Task directions: The required lines are those that contain "Fecha"; pull them out of the data and copy them.

* * * * * * *

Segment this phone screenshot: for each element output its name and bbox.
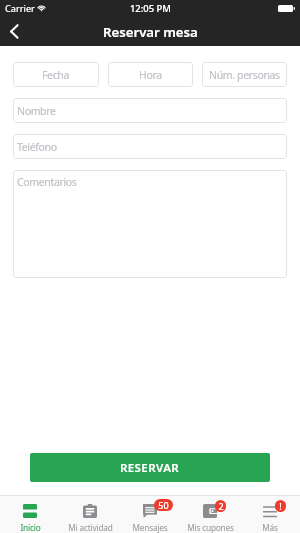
button[interactable]: Fecha xyxy=(13,62,99,87)
staticText: RESERVAR xyxy=(120,460,180,476)
staticText: ! xyxy=(279,500,282,512)
staticText: 12:05 PM xyxy=(130,2,171,15)
button[interactable]: 2 xyxy=(180,496,240,533)
button[interactable]: Teléfono xyxy=(13,134,287,159)
button[interactable]: ! xyxy=(240,496,300,533)
staticText: Nombre xyxy=(17,104,56,118)
staticText: Reservar mesa xyxy=(103,23,198,41)
staticText: Inicio xyxy=(20,522,41,533)
button[interactable]: Atrás xyxy=(0,17,28,45)
staticText: Fecha xyxy=(42,68,70,82)
staticText: Mi actividad xyxy=(68,522,113,533)
button[interactable]: Nombre xyxy=(13,98,287,123)
staticText: Hora xyxy=(139,68,162,82)
staticText: Teléfono xyxy=(17,140,57,154)
button[interactable]: Hora xyxy=(108,62,193,87)
staticText: Mis cupones xyxy=(187,522,234,533)
staticText: 2 xyxy=(218,500,224,512)
staticText: 50 xyxy=(158,499,169,511)
staticText: Mensajes xyxy=(132,522,168,533)
button[interactable]: 50 xyxy=(120,496,180,533)
button[interactable]: Comentarios xyxy=(13,170,287,278)
staticText: Núm. personas xyxy=(209,68,280,82)
staticText: Más xyxy=(262,522,278,533)
button[interactable]: Mi actividad xyxy=(60,496,120,533)
staticText: Comentarios xyxy=(17,175,77,189)
button[interactable]: RESERVAR xyxy=(30,453,270,482)
button[interactable]: Inicio xyxy=(0,496,60,533)
button[interactable]: Núm. personas xyxy=(202,62,287,87)
staticText: Carrier xyxy=(5,2,35,15)
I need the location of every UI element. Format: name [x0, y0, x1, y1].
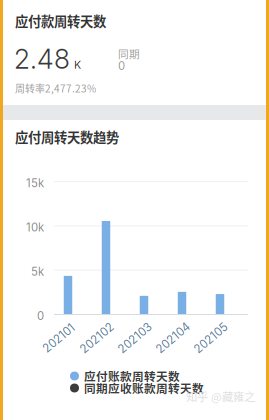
staticText: K	[74, 58, 81, 71]
staticText: 15k	[26, 176, 44, 190]
staticText: 知乎 @藏雍之	[186, 388, 255, 404]
staticText: 应付账款周转天数	[84, 368, 180, 384]
staticText: 周转率2,477.23%	[15, 81, 96, 96]
staticText: 202103	[115, 331, 155, 345]
staticText: 2.48	[14, 43, 70, 75]
staticText: 202104	[153, 331, 193, 345]
staticText: 202102	[77, 331, 117, 345]
staticText: 同期应收账款周转天数	[84, 380, 204, 396]
staticText: 202101	[40, 331, 78, 345]
staticText: 应付款周转天数	[15, 11, 106, 30]
staticText: 应付周转天数趋势	[15, 127, 119, 146]
staticText: 202105	[191, 331, 231, 345]
staticText: 同期	[118, 46, 140, 61]
staticText: 0	[118, 59, 125, 73]
staticText: 5k	[31, 265, 44, 278]
staticText: 10k	[26, 220, 44, 234]
staticText: 0	[37, 309, 44, 323]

* * * * * * *

Your solution:
button[interactable]: Fecha xyxy=(13,62,99,87)
staticText: Fecha xyxy=(42,68,70,82)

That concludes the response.